> **Task to complete**: Scan the records for "Choice". Show the matching lines.

(Excerpts from a dataset)
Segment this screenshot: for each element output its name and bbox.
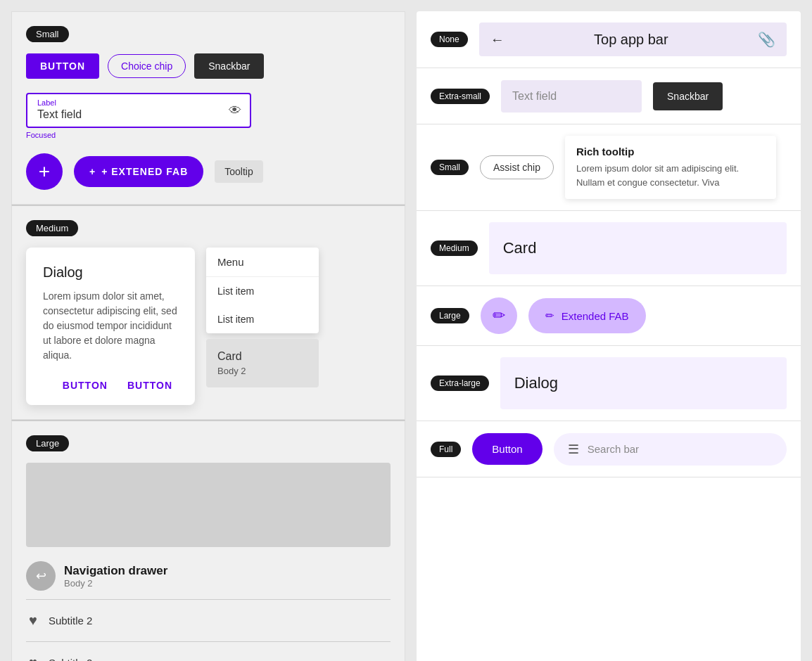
fab-extended-right[interactable]: ✏ Extended FAB: [528, 298, 646, 333]
right-row-extra-small: Extra-small Text field Snackbar: [417, 68, 801, 124]
snackbar: Snackbar: [194, 53, 264, 79]
nav-header-row: ↩ Navigation drawer Body 2: [26, 556, 391, 596]
text-field-label: Label: [37, 98, 56, 107]
medium-row: Dialog Lorem ipsum dolor sit amet, conse…: [26, 248, 391, 405]
nav-drawer-subtitle: Body 2: [64, 578, 167, 589]
nav-image: [26, 463, 391, 547]
extra-small-badge: Extra-small: [431, 89, 490, 104]
medium-section: Medium Dialog Lorem ipsum dolor sit amet…: [11, 205, 405, 420]
nav-item-text-1: Subtitle 2: [49, 615, 93, 627]
right-row-full: Full Button ☰ Search bar: [417, 421, 801, 477]
nav-header-text: Navigation drawer Body 2: [64, 564, 167, 589]
full-badge: Full: [431, 442, 461, 457]
right-row-none: None ← Top app bar 📎: [417, 11, 801, 68]
heart-icon-2: ♥: [29, 655, 37, 661]
top-app-bar-container: ← Top app bar 📎: [479, 23, 787, 56]
fab-extended-label: + EXTENED FAB: [101, 166, 188, 177]
extra-large-content: Dialog: [500, 357, 787, 409]
nav-divider-1: [26, 599, 391, 600]
nav-list-item-2[interactable]: ♥ Subtitle 2: [26, 645, 391, 661]
right-row-medium: Medium Card: [417, 211, 801, 286]
dialog-body: Lorem ipsum dolor sit amet, consectetur …: [43, 289, 178, 363]
dialog-right-title: Dialog: [514, 374, 773, 392]
back-icon[interactable]: ←: [490, 32, 505, 48]
fab-button[interactable]: +: [26, 153, 63, 190]
nav-divider-2: [26, 641, 391, 642]
text-field-wrapper: Label 👁: [26, 93, 251, 128]
eye-icon: 👁: [229, 103, 241, 118]
nav-item-text-2: Subtitle 2: [49, 657, 93, 661]
choice-chip[interactable]: Choice chip: [108, 54, 186, 78]
card-mini-title: Card: [217, 350, 307, 363]
full-content: Button ☰ Search bar: [472, 433, 787, 466]
large-content: ✏ ✏ Extended FAB: [481, 297, 787, 334]
attach-icon[interactable]: 📎: [758, 31, 775, 48]
rich-tooltip-body: Lorem ipsum dolor sit am adipiscing elit…: [576, 162, 765, 189]
nav-drawer-title: Navigation drawer: [64, 564, 167, 578]
right-row-extra-large: Extra-large Dialog: [417, 346, 801, 421]
left-panel: Small BUTTON Choice chip Snackbar Label …: [11, 11, 405, 661]
rich-tooltip: Rich tooltip Lorem ipsum dolor sit am ad…: [565, 136, 776, 199]
right-panel: None ← Top app bar 📎 Extra-small Text fi…: [417, 11, 801, 661]
edit-icon-small: ✏: [493, 307, 505, 325]
small-row: BUTTON Choice chip Snackbar: [26, 53, 391, 79]
large-badge-right: Large: [431, 308, 469, 323]
button-filled[interactable]: BUTTON: [26, 53, 99, 79]
dialog-card: Dialog Lorem ipsum dolor sit amet, conse…: [26, 248, 195, 405]
fab-extended-right-label: Extended FAB: [562, 310, 629, 322]
heart-icon-1: ♥: [29, 612, 37, 629]
nav-avatar: ↩: [26, 561, 56, 591]
button-full[interactable]: Button: [472, 433, 542, 465]
fab-circle-right[interactable]: ✏: [481, 297, 517, 334]
search-bar-text: Search bar: [588, 443, 639, 455]
snackbar-right: Snackbar: [653, 82, 723, 110]
menu-item-2[interactable]: List item: [206, 305, 319, 333]
dialog-btn-2[interactable]: BUTTON: [122, 377, 178, 394]
card-right: Card: [489, 222, 787, 274]
small-badge: Small: [26, 26, 69, 42]
tooltip: Tooltip: [215, 160, 262, 183]
fab-extended-icon: +: [89, 166, 96, 177]
extra-small-content: Text field Snackbar: [501, 80, 787, 113]
medium-badge-right: Medium: [431, 240, 478, 256]
search-bar[interactable]: ☰ Search bar: [554, 433, 787, 466]
plus-icon: +: [39, 160, 50, 183]
none-badge: None: [431, 32, 468, 47]
text-field-section: Label 👁 Focused: [26, 93, 391, 139]
extra-large-badge: Extra-large: [431, 376, 489, 391]
rich-tooltip-title: Rich tooltip: [576, 146, 765, 158]
large-section: Large ↩ Navigation drawer Body 2 ♥ Subti…: [11, 420, 405, 661]
avatar-icon: ↩: [36, 568, 46, 584]
assist-chip[interactable]: Assist chip: [480, 155, 554, 179]
medium-badge: Medium: [26, 220, 78, 236]
menu-title: Menu: [206, 248, 319, 276]
right-row-small: Small Assist chip Rich tooltip Lorem ips…: [417, 124, 801, 211]
medium-content: Card: [489, 222, 787, 274]
menu-icon: ☰: [568, 442, 579, 457]
focused-label: Focused: [26, 131, 391, 139]
fab-row: + + + EXTENED FAB Tooltip: [26, 153, 391, 190]
nav-list-item-1[interactable]: ♥ Subtitle 2: [26, 603, 391, 638]
small-content: Assist chip Rich tooltip Lorem ipsum dol…: [480, 136, 787, 199]
dialog-actions: BUTTON BUTTON: [43, 377, 178, 394]
menu-card-wrapper: Menu List item List item Card Body 2: [206, 248, 319, 387]
top-app-bar: ← Top app bar 📎: [479, 23, 787, 56]
menu-item-1[interactable]: List item: [206, 277, 319, 305]
right-row-large: Large ✏ ✏ Extended FAB: [417, 286, 801, 346]
menu-card: Menu List item List item: [206, 248, 319, 333]
fab-extended-button[interactable]: + + EXTENED FAB: [74, 156, 203, 187]
text-field-right[interactable]: Text field: [501, 80, 642, 113]
dialog-right: Dialog: [500, 357, 787, 409]
top-bar-title: Top app bar: [516, 32, 747, 48]
small-badge-right: Small: [431, 160, 469, 175]
small-section: Small BUTTON Choice chip Snackbar Label …: [11, 11, 405, 205]
card-mini: Card Body 2: [206, 339, 319, 387]
card-right-title: Card: [503, 239, 773, 257]
card-mini-body: Body 2: [217, 366, 307, 376]
edit-icon-extended: ✏: [545, 309, 554, 322]
dialog-title: Dialog: [43, 264, 178, 281]
text-field-input[interactable]: [37, 108, 219, 121]
dialog-btn-1[interactable]: BUTTON: [57, 377, 113, 394]
large-badge: Large: [26, 435, 69, 451]
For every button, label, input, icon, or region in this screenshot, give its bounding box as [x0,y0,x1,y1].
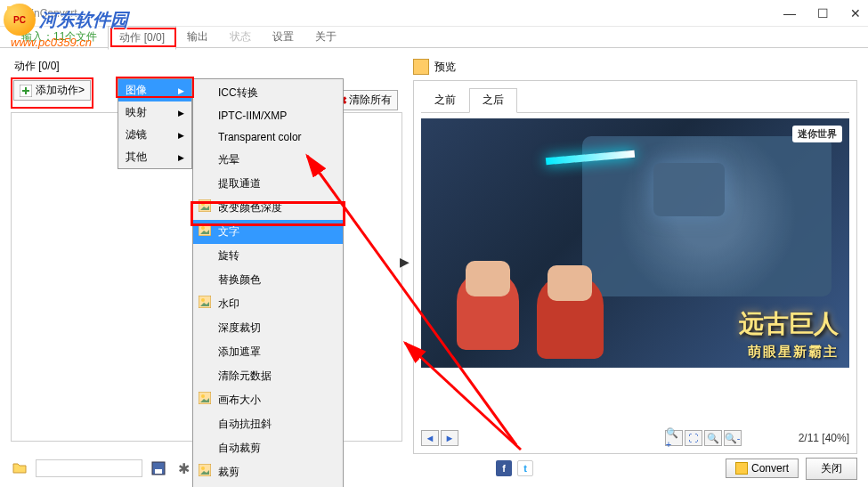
image-action-item[interactable]: 清除元数据 [193,364,343,388]
svg-point-10 [201,394,205,398]
game-subtitle-text: 萌眼星新霸主 [748,344,839,361]
image-item-icon [199,223,211,236]
minimize-button[interactable]: — [783,6,796,20]
game-logo: 迷你世界 [792,126,842,142]
twitter-button[interactable]: t [517,460,533,476]
chevron-right-icon: ▶ [178,86,184,95]
zoom-out-button[interactable]: 🔍- [724,430,742,446]
image-action-item[interactable]: 替换颜色 [193,268,343,292]
image-item-icon [199,464,211,476]
zoom-in-button[interactable]: 🔍+ [665,430,683,446]
image-action-item[interactable]: 光晕 [193,148,343,172]
close-window-button[interactable]: ✕ [850,6,861,20]
image-action-item[interactable]: 添加遮罩 [193,340,343,364]
titlebar: XnConvert — ☐ ✕ [0,0,868,27]
convert-icon [735,462,748,475]
svg-point-12 [201,467,205,470]
close-button[interactable]: 关闭 [806,458,857,480]
image-item-icon [199,199,211,212]
app-icon [7,6,21,20]
image-action-item[interactable]: 提取通道 [193,172,343,196]
preview-panel: 预览 之前 之后 迷你世界 远古巨人 萌眼星新霸主 ◄ [413,59,857,438]
zoom-100-button[interactable]: 🔍 [704,430,722,446]
tab-settings[interactable]: 设置 [262,26,304,48]
preview-tab-after[interactable]: 之后 [469,88,517,113]
image-action-item[interactable]: 水印 [193,292,343,316]
chevron-right-icon: ▶ [178,131,184,140]
plus-icon [20,85,32,97]
window-title: XnConvert [27,7,783,20]
image-action-item[interactable]: Transparent color [193,126,343,148]
image-actions-menu: ICC转换IPTC-IIM/XMPTransparent color光晕提取通道… [192,78,344,487]
tab-about[interactable]: 关于 [304,26,347,48]
image-action-item[interactable]: 深度裁切 [193,316,343,340]
menu-item-other[interactable]: 其他▶ [118,146,191,168]
actions-panel: 动作 [0/0] 添加动作> 图像▶ 映射▶ 滤镜▶ 其他▶ ICC转换IPTC… [11,59,402,438]
prev-image-button[interactable]: ◄ [421,430,439,446]
open-folder-button[interactable] [11,459,28,477]
next-image-button[interactable]: ► [441,430,458,446]
bottom-toolbar: ✱ f t Convert 关闭 [11,457,857,480]
settings-button[interactable]: ✱ [174,459,192,477]
image-action-item[interactable]: 裁剪 [193,460,343,484]
main-tabbar: 输入：11个文件 动作 [0/0] 输出 状态 设置 关于 [0,27,868,48]
preview-tab-before[interactable]: 之前 [421,88,469,112]
image-item-icon [199,392,211,404]
svg-point-4 [201,202,205,206]
image-action-item[interactable]: IPTC-IIM/XMP [193,105,343,126]
preview-label: 预览 [434,60,456,75]
image-action-item[interactable]: 旋转 [193,244,343,268]
game-title-text: 远古巨人 [739,307,839,341]
maximize-button[interactable]: ☐ [817,6,829,20]
tab-status[interactable]: 状态 [219,26,262,48]
svg-rect-1 [9,8,20,19]
add-action-label: 添加动作> [36,83,85,98]
image-action-item[interactable]: 自动裁剪 [193,436,343,460]
save-script-button[interactable] [150,459,167,477]
svg-point-8 [201,298,205,302]
image-action-item[interactable]: 文字 [193,220,343,244]
tab-input[interactable]: 输入：11个文件 [11,26,108,48]
tab-output[interactable]: 输出 [176,26,219,48]
menu-item-map[interactable]: 映射▶ [118,101,191,124]
add-action-button[interactable]: 添加动作> [13,80,91,101]
action-category-menu: 图像▶ 映射▶ 滤镜▶ 其他▶ [118,78,192,169]
chevron-right-icon: ▶ [178,109,184,118]
svg-rect-16 [155,469,162,474]
preview-counter: 2/11 [40%] [799,432,849,444]
preview-tabs: 之前 之后 [421,88,849,113]
image-action-item[interactable]: 画布大小 [193,388,343,412]
zoom-fit-button[interactable]: ⛶ [685,430,702,446]
image-item-icon [199,296,211,308]
facebook-button[interactable]: f [496,460,512,476]
convert-button[interactable]: Convert [726,459,799,478]
image-action-item[interactable]: 改变颜色深度 [193,196,343,220]
menu-item-filter[interactable]: 滤镜▶ [118,124,191,146]
script-path-field[interactable] [36,459,142,477]
menu-item-image[interactable]: 图像▶ [118,79,191,101]
svg-point-6 [201,226,205,230]
expand-arrow[interactable]: ▶ [400,255,410,269]
chevron-right-icon: ▶ [178,153,184,162]
preview-icon [413,59,429,75]
tab-action[interactable]: 动作 [0/0] [108,26,176,50]
preview-image: 迷你世界 远古巨人 萌眼星新霸主 [421,118,849,368]
image-action-item[interactable]: ICC转换 [193,81,343,105]
actions-header: 动作 [0/0] [11,59,402,74]
image-action-item[interactable]: 自动抗扭斜 [193,412,343,436]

> **Reply**:
choice-chip[interactable]: Choice chip: [108, 54, 186, 78]
left-panel: Small BUTTON Choice chip Snackbar Label …: [11, 11, 405, 661]
small-row: BUTTON Choice chip Snackbar: [26, 53, 391, 79]
small-section: Small BUTTON Choice chip Snackbar Label …: [11, 11, 405, 205]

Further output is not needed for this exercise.